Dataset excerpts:
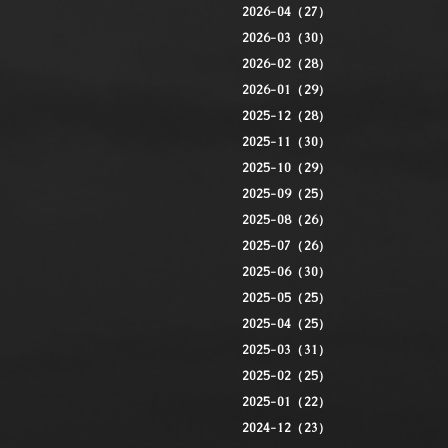
2026-04（27）
2026-03（30）
2026-02（28）
2026-01（29）
2025-12（28）
2025-11（30）
2025-10（29）
2025-09（25）
2025-08（26）
2025-07（26）
2025-06（30）
2025-05（25）
2025-04（25）
2025-03（31）
2025-02（25）
2025-01（22）
2024-12（23）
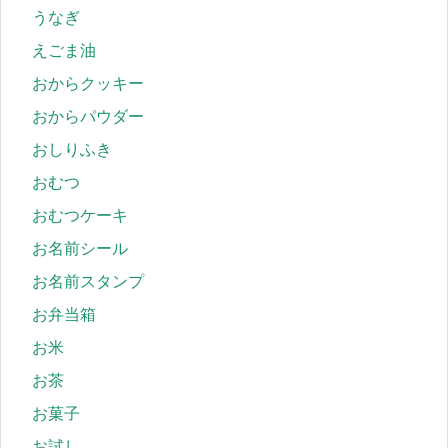
うなぎ
えごま油
おからクッキー
おからパウダー
おしりふき
おむつ
おむつケーキ
お名前シール
お名前スタンプ
お弁当箱
お米
お茶
お菓子
お試し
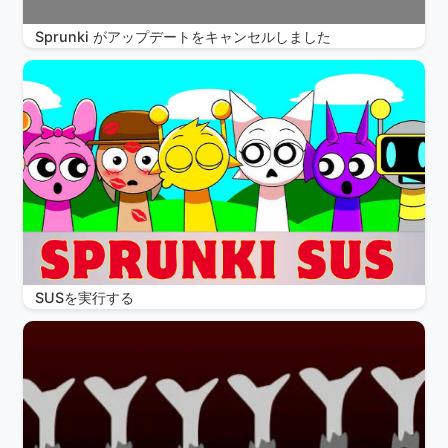
Sprunki がアップデートをキャンセルしました
SUSを実行する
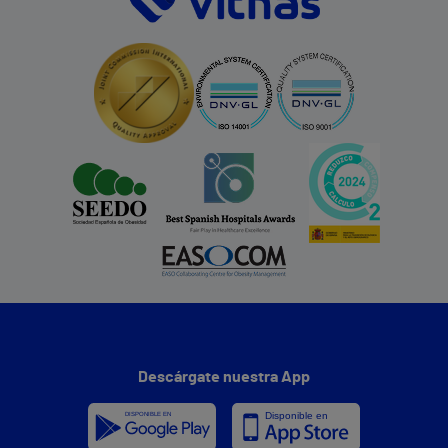
Descárgate nuestra App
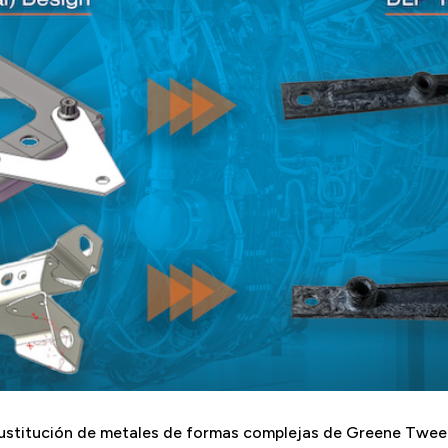
sustitución de metales de formas complejas de Greene Twee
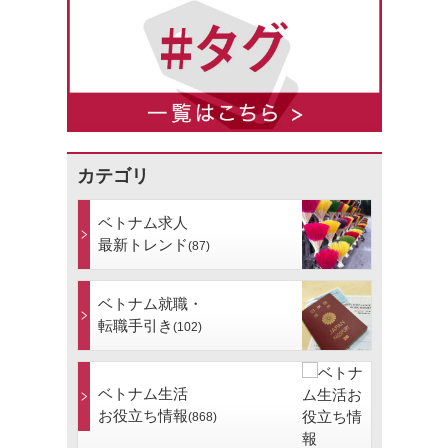
カテゴリ
ベトナム求人
最新トレンド
(87)
ベトナム就職・
転職手引き
(102)
ベトナム生活
お役立ち情報
(868)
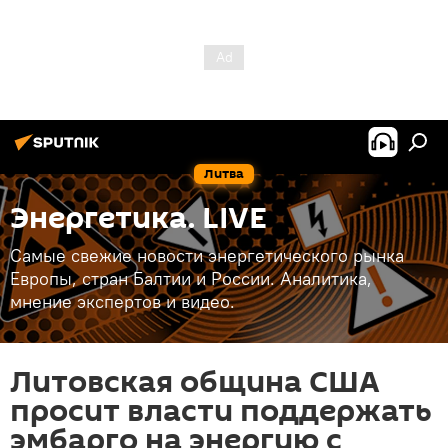
Литва
Энергетика. LIVE
Самые свежие новости энергетического рынка
Европы, стран Балтии и России. Аналитика,
мнение экспертов и видео.
Литовская община США
просит власти поддержать
эмбарго на энергию с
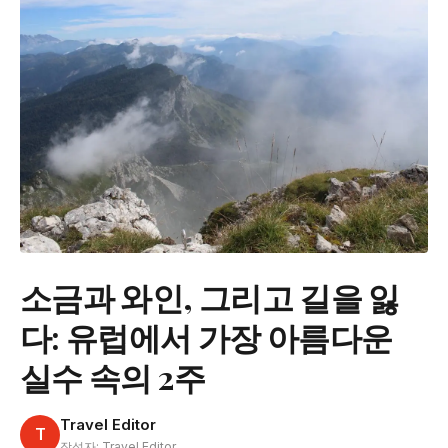
소금과 와인, 그리고 길을 잃
다: 유럽에서 가장 아름다운
실수 속의 2주
Travel Editor
T
작성자: Travel Editor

**Problem to work on:** I'd like every record transcribed exactly, with no pictures carried over.

**Result of the exercise:**
2026-04（27）
2026-03（30）
2026-02（28）
2026-01（29）
2025-12（28）
2025-11（30）
2025-10（29）
2025-09（25）
2025-08（26）
2025-07（26）
2025-06（30）
2025-05（25）
2025-04（25）
2025-03（31）
2025-02（25）
2025-01（22）
2024-12（23）
うなぎ
えごま油
おからクッキー
おからパウダー
おしりふき
おむつ
おむつケーキ
お名前シール
お名前スタンプ
お弁当箱
お米
お茶
お菓子
お試し
Sprunki がアップデートをキャンセルしました
SUSを実行する
Descárgate nuestra App
sustitución de metales de formas complejas de Greene Twee
カテゴリ
ベトナム求人
最新トレンド
(87)
ベトナム就職・
転職手引き
(102)
ベトナム生活
お役立ち情報
(868)
Литва
Энергетика. LIVE
Самые свежие новости энергетического рынка
Европы, стран Балтии и России. Аналитика,
мнение экспертов и видео.
Литовская община США
просит власти поддержать
эмбарго на энергию с
소금과 와인, 그리고 길을 잃
다: 유럽에서 가장 아름다운
실수 속의 2주
Travel Editor
T
작성자: Travel Editor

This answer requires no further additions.